-- WORK ORDER --
With the pictures left out, reproduce exactly the lines from the one containing "Mask every instance" through the final line of the entries.

-- EXERCISE INPUT --
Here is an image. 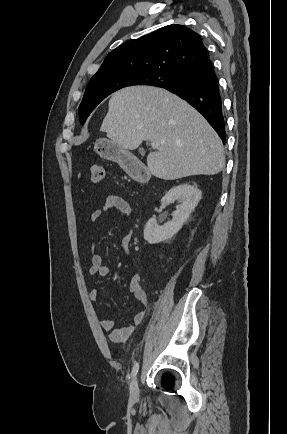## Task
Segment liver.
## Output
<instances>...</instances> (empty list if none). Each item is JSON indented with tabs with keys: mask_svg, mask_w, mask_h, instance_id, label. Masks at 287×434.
<instances>
[{
	"mask_svg": "<svg viewBox=\"0 0 287 434\" xmlns=\"http://www.w3.org/2000/svg\"><path fill=\"white\" fill-rule=\"evenodd\" d=\"M101 131L115 144L134 150L144 140L159 143L147 156L157 178L175 180L215 175L225 166L221 139L186 101L164 89L135 86L115 92Z\"/></svg>",
	"mask_w": 287,
	"mask_h": 434,
	"instance_id": "6515ba94",
	"label": "liver"
}]
</instances>
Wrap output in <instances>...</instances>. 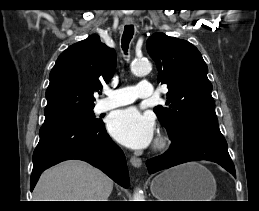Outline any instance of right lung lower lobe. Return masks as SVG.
I'll list each match as a JSON object with an SVG mask.
<instances>
[{
  "instance_id": "98d812e1",
  "label": "right lung lower lobe",
  "mask_w": 259,
  "mask_h": 211,
  "mask_svg": "<svg viewBox=\"0 0 259 211\" xmlns=\"http://www.w3.org/2000/svg\"><path fill=\"white\" fill-rule=\"evenodd\" d=\"M39 135L33 153L31 191L45 169L68 159L86 161L121 186H129L124 153L107 134L103 122L90 126L63 122L46 124L40 128Z\"/></svg>"
}]
</instances>
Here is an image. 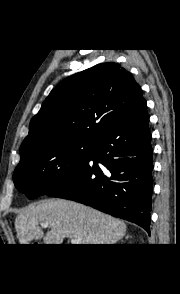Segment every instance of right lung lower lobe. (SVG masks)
<instances>
[{
	"label": "right lung lower lobe",
	"instance_id": "obj_1",
	"mask_svg": "<svg viewBox=\"0 0 180 294\" xmlns=\"http://www.w3.org/2000/svg\"><path fill=\"white\" fill-rule=\"evenodd\" d=\"M146 101L99 135L88 160L49 192L89 205L144 228L152 205V146Z\"/></svg>",
	"mask_w": 180,
	"mask_h": 294
}]
</instances>
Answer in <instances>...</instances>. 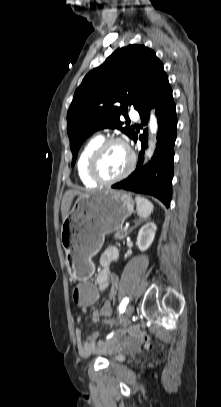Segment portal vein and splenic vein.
<instances>
[{"mask_svg": "<svg viewBox=\"0 0 221 407\" xmlns=\"http://www.w3.org/2000/svg\"><path fill=\"white\" fill-rule=\"evenodd\" d=\"M124 229L127 230V229H128V225H126V226L124 227Z\"/></svg>", "mask_w": 221, "mask_h": 407, "instance_id": "1", "label": "portal vein and splenic vein"}]
</instances>
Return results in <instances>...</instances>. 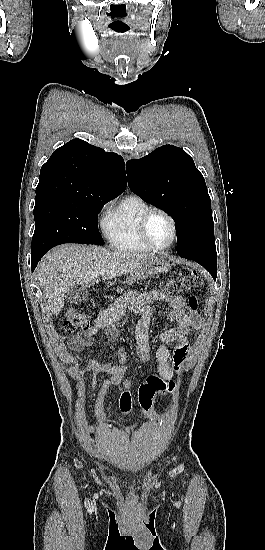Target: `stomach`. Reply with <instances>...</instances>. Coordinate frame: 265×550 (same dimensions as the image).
<instances>
[{
    "label": "stomach",
    "instance_id": "stomach-1",
    "mask_svg": "<svg viewBox=\"0 0 265 550\" xmlns=\"http://www.w3.org/2000/svg\"><path fill=\"white\" fill-rule=\"evenodd\" d=\"M171 269V264L163 255H151L148 260L132 275L136 278H147L151 275L166 273Z\"/></svg>",
    "mask_w": 265,
    "mask_h": 550
}]
</instances>
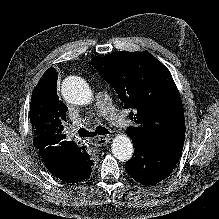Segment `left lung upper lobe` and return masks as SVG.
<instances>
[{
	"instance_id": "obj_1",
	"label": "left lung upper lobe",
	"mask_w": 219,
	"mask_h": 219,
	"mask_svg": "<svg viewBox=\"0 0 219 219\" xmlns=\"http://www.w3.org/2000/svg\"><path fill=\"white\" fill-rule=\"evenodd\" d=\"M91 64L110 83L135 122L126 132L167 150L183 148L184 110L169 70L148 52L117 51Z\"/></svg>"
}]
</instances>
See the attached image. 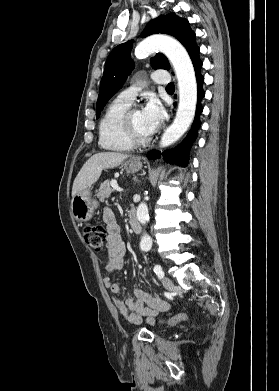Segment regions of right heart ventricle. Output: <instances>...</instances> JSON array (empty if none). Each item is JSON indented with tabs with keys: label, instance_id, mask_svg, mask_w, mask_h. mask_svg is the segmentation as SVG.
Here are the masks:
<instances>
[{
	"label": "right heart ventricle",
	"instance_id": "e07e8e85",
	"mask_svg": "<svg viewBox=\"0 0 279 391\" xmlns=\"http://www.w3.org/2000/svg\"><path fill=\"white\" fill-rule=\"evenodd\" d=\"M131 101L118 96L106 108L99 122V144L109 151H129L134 146L125 136L122 117Z\"/></svg>",
	"mask_w": 279,
	"mask_h": 391
}]
</instances>
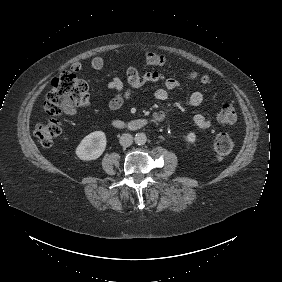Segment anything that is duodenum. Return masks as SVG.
I'll list each match as a JSON object with an SVG mask.
<instances>
[{
	"instance_id": "duodenum-1",
	"label": "duodenum",
	"mask_w": 282,
	"mask_h": 282,
	"mask_svg": "<svg viewBox=\"0 0 282 282\" xmlns=\"http://www.w3.org/2000/svg\"><path fill=\"white\" fill-rule=\"evenodd\" d=\"M163 118H164V114L159 112L157 113V117H155V120L162 121ZM147 124H148V119L146 118L135 119L129 122H124L118 119H114L111 121V126L114 128L128 127L131 129H138L146 126Z\"/></svg>"
}]
</instances>
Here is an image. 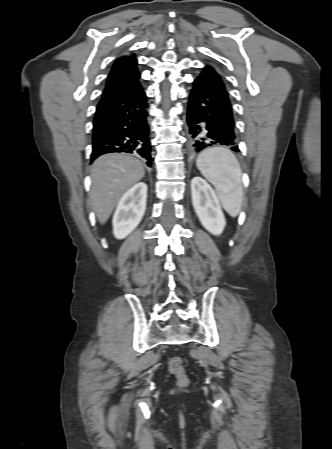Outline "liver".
I'll return each mask as SVG.
<instances>
[{
	"instance_id": "liver-1",
	"label": "liver",
	"mask_w": 332,
	"mask_h": 449,
	"mask_svg": "<svg viewBox=\"0 0 332 449\" xmlns=\"http://www.w3.org/2000/svg\"><path fill=\"white\" fill-rule=\"evenodd\" d=\"M141 161L126 154L110 153L96 159L91 168L90 204L104 224L123 194L144 177Z\"/></svg>"
}]
</instances>
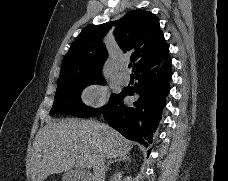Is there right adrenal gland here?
<instances>
[{
  "label": "right adrenal gland",
  "mask_w": 228,
  "mask_h": 181,
  "mask_svg": "<svg viewBox=\"0 0 228 181\" xmlns=\"http://www.w3.org/2000/svg\"><path fill=\"white\" fill-rule=\"evenodd\" d=\"M122 161H130V157H127V155H124V157H114V159H111V161H109V163H107V167L105 169V171H109L111 165H113V163H122Z\"/></svg>",
  "instance_id": "obj_1"
}]
</instances>
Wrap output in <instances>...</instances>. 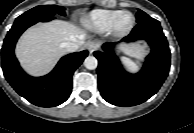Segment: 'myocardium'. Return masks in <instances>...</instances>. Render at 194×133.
Returning a JSON list of instances; mask_svg holds the SVG:
<instances>
[{"label":"myocardium","mask_w":194,"mask_h":133,"mask_svg":"<svg viewBox=\"0 0 194 133\" xmlns=\"http://www.w3.org/2000/svg\"><path fill=\"white\" fill-rule=\"evenodd\" d=\"M123 14H129L132 18V22L130 24V26L125 29V30H120L118 28V21L119 18L123 15ZM135 16L132 12L128 11V10H121L119 11L114 18L112 19L111 23H110V28H109V32L114 35L115 37L118 38H123L126 37L127 35H129L131 33V31L133 30L134 26H135Z\"/></svg>","instance_id":"myocardium-1"}]
</instances>
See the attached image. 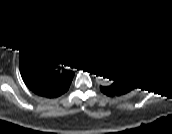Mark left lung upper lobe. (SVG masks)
<instances>
[{
	"label": "left lung upper lobe",
	"instance_id": "obj_1",
	"mask_svg": "<svg viewBox=\"0 0 172 134\" xmlns=\"http://www.w3.org/2000/svg\"><path fill=\"white\" fill-rule=\"evenodd\" d=\"M110 73L113 83L100 89L110 95H121L138 87L145 78L146 70L137 53L119 45L110 58Z\"/></svg>",
	"mask_w": 172,
	"mask_h": 134
}]
</instances>
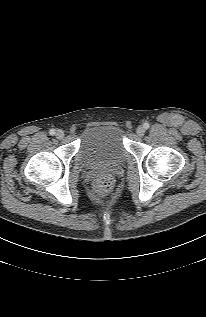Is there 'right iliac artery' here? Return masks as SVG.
<instances>
[{
    "label": "right iliac artery",
    "mask_w": 206,
    "mask_h": 317,
    "mask_svg": "<svg viewBox=\"0 0 206 317\" xmlns=\"http://www.w3.org/2000/svg\"><path fill=\"white\" fill-rule=\"evenodd\" d=\"M49 134H50V135H54V134H55V130H54V129H51V130L49 131Z\"/></svg>",
    "instance_id": "1"
}]
</instances>
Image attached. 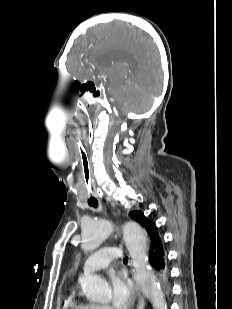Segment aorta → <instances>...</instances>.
Segmentation results:
<instances>
[{
    "label": "aorta",
    "instance_id": "762f6f07",
    "mask_svg": "<svg viewBox=\"0 0 232 309\" xmlns=\"http://www.w3.org/2000/svg\"><path fill=\"white\" fill-rule=\"evenodd\" d=\"M113 222L105 219H90L82 226V249H97L110 235ZM123 237L134 267V279L154 309H167L165 296L150 270L147 261V237L139 225L127 222L123 225ZM79 284L85 296L93 301H107L111 297L108 283L99 276H80Z\"/></svg>",
    "mask_w": 232,
    "mask_h": 309
}]
</instances>
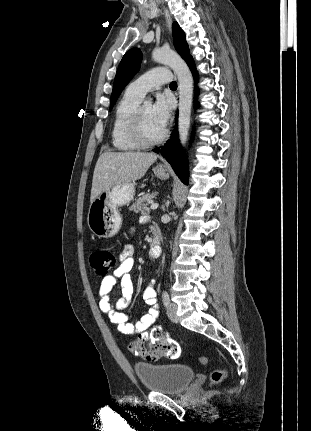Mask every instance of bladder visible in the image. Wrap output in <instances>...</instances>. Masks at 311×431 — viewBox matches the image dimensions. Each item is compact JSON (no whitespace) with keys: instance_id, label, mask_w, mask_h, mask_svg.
Returning <instances> with one entry per match:
<instances>
[{"instance_id":"obj_1","label":"bladder","mask_w":311,"mask_h":431,"mask_svg":"<svg viewBox=\"0 0 311 431\" xmlns=\"http://www.w3.org/2000/svg\"><path fill=\"white\" fill-rule=\"evenodd\" d=\"M134 372L148 391L176 394L184 391L194 378V371L183 364L136 363Z\"/></svg>"}]
</instances>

-- TASK RESULT --
Mask every instance of bladder visible in the image. Wrap output in <instances>...</instances>. Masks at 311×431 — viewBox matches the image dimensions. Each item is compact JSON (no whitespace) with keys: instance_id, label, mask_w, mask_h, mask_svg.
Returning <instances> with one entry per match:
<instances>
[{"instance_id":"obj_1","label":"bladder","mask_w":311,"mask_h":431,"mask_svg":"<svg viewBox=\"0 0 311 431\" xmlns=\"http://www.w3.org/2000/svg\"><path fill=\"white\" fill-rule=\"evenodd\" d=\"M134 372L148 391L176 394L184 391L194 378V371L183 364L136 363Z\"/></svg>"}]
</instances>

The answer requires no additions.